3. Lord Mazdamundi: My most wanted figure that is in rule book, but not out. So many well done conversions out there, but it's not the same as a GW version. He is a pretty strange character, a Slann on top of a Stegadon, access to Loremaster + all magic lores, extra spell, PLUS a magic weapon that can break other magic weapons. Very smexy.

Models I'd like to see but are not in Codex

1. Reading the Lore of Lustria, it's clear there are other creatures in there other than the ones already controlled by the Lizardmen. Upon reading the codex, you can read about how Lizardmen actually have captured AND used Thunderlizards in War. So, I'd love to see a ThunderLizard model of some sort, I assume it will be bigger than a Stegadon. This is because it is stated that a bull stegadon will attack ThunderLizards if they enter their territory. Furthermore Carnosaurs are "Top of the food chain" in Lustria, but they are not that big.... I thought Thunderlizards were supposed to be huge and only controlable by Slann's power.

2. Another creature in Lustria which the Lizardmen are supposed to control, are the Coatl. These are winged serpents, which skinks ride into battle. I assume they would play out something like a Salamander + Terradon. Having a sort of flame breath, I see it as a sort of electric lightning arc thing.

3. The next model I'd LOVE and I mean LOVE to see in Lizardmen army is the Arcanadon. This creature is supposed to be nearly extinct, however I'd LOVE to see the lizardmen discovering an egg or something and raising it up. I'm not sure who would ride it, a Saurus? Skink? Slann? Kroxigor?

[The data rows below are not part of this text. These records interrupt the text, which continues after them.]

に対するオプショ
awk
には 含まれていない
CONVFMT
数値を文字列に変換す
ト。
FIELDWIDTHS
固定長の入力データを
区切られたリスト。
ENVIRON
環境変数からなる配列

4. A simple one now, why is the Lizardmen army missing a Hero Kroxigor? Yes I know they are pretty stupid, but still, why can't there be a S 6 T 6 with a great weapon Kroxigor hero? Think it'd be cool.

Rules I'd like added

1. I'd like to see MI getting more DC.

2. The option for Halberd users to loose the +1 S bonus in favour of loosing the Requires Two Hands skill. This is because, while a Halberd is an Axe + Spear.... why do units always have to use it as an axe, spearmen can easily thrust and hold a shield.(Romans...Greeks...Carthaginins and so on)

Things Added

1. Slann were the first magic users in the Old World. They were the most powerful in the entire planet. They taught the Elves how to use magic. After the war with Chaos, suddenly High Elves were the greatest magic users in the World. So, keeping that in mind, and how powerful Slann are supposed to be magically... how do they NOT have their own magic lore?

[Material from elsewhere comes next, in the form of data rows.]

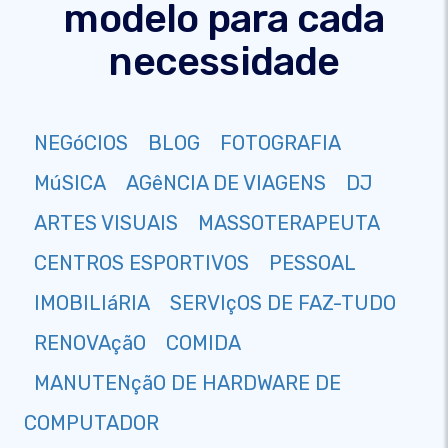
modelo para cada
necessidade
NEGóCIOS
BLOG
FOTOGRAFIA
MúSICA
AGêNCIA DE VIAGENS
DJ
ARTES VISUAIS
MASSOTERAPEUTA
CENTROS ESPORTIVOS
PESSOAL
IMOBILIáRIA
SERVIçOS DE FAZ-TUDO
RENOVAçãO
COMIDA
MANUTENçãO DE HARDWARE DE
COMPUTADOR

I mean... look at this....

Dark Elves, High Elves, Wood Elves, Goblins & Orcs, Skaven, Beastmen, Warriors of Chaos, Daemons of Chaos, Vampire Counts, Tomb Kings and Orge Kingdoms... They ALL have their own magic lore. So that leaves The Empire, Dwarves and Lizardmen without their own magical lores. But wait! The Empire have Warrior Priests Blessings, which are Empire specific.... Dwarves have Runes... and Lizardmen have.... erm... Engine of the Gods? I just find it a bit strange that they don't have a lore of their own... Lore of the Jungle?

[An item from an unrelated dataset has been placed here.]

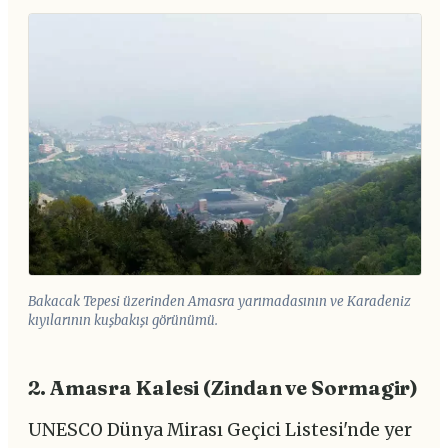
Bakacak Tepesi üzerinden Amasra yarımadasının ve Karadeniz
kıyılarının kuşbakışı görünümü.
2. Amasra Kalesi (Zindan ve Sormagir)
UNESCO Dünya Mirası Geçici Listesi'nde yer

Well, there we go, sorry if this has been done before, sorry if it's too long and sorry if this is the wrong section.
Please add your own wishes! Does not have to have same titles and headers as mine either.


----------



## Flindo (Oct 30, 2010)

Id like to see a forge world stegadon, those guys do fantastic work on all there 40K models so I'd like to see them make some fantasy, Forge world Slann anyone?


----------



## GrizBe (May 12, 2010)

Rules wise, I want some of the stupidly over-powered rules toned down. Template weapons being an auto-hit, while usefull, is stupid.. especially when a cannon ball counts as a template, and hits every location on a model at once... Really dumb if you think of a stegadon and howdah... how can a single cannon ball hit every model in the howdah and the steg at once? Its impossible.

Also on rules, spells like Pit of Shades, Purple Sun, Dwellers, stupidly overpowered too and game killers against certain armies. The rules really need balencing to be more sensible.


Models wise, I would like to see characters and units that are mentioned in the codex, to actualy be in the codex and have rules and models for them. Orges for example with it mentioning Rhinox Cavalary, then really cool characters like Ghark Ironskin. I mean come on.. An ogre, in full fitted, chaos dwarf made plate mail, riding on a mechanical rhinox? How frikken awesome?


Armies wise... I think they do need a bit more divergence in some respects. Kislev would be an army alot of people would want to see return, and then some new armies that have lore in the fluff, but we haven't seen yet like Cathay I think would be cool additions... That and Chaos Dwarfs.. they're in the fluff and many people are awaiting Forge-worlds cahos dwarf stuff... why not bring them back again properly?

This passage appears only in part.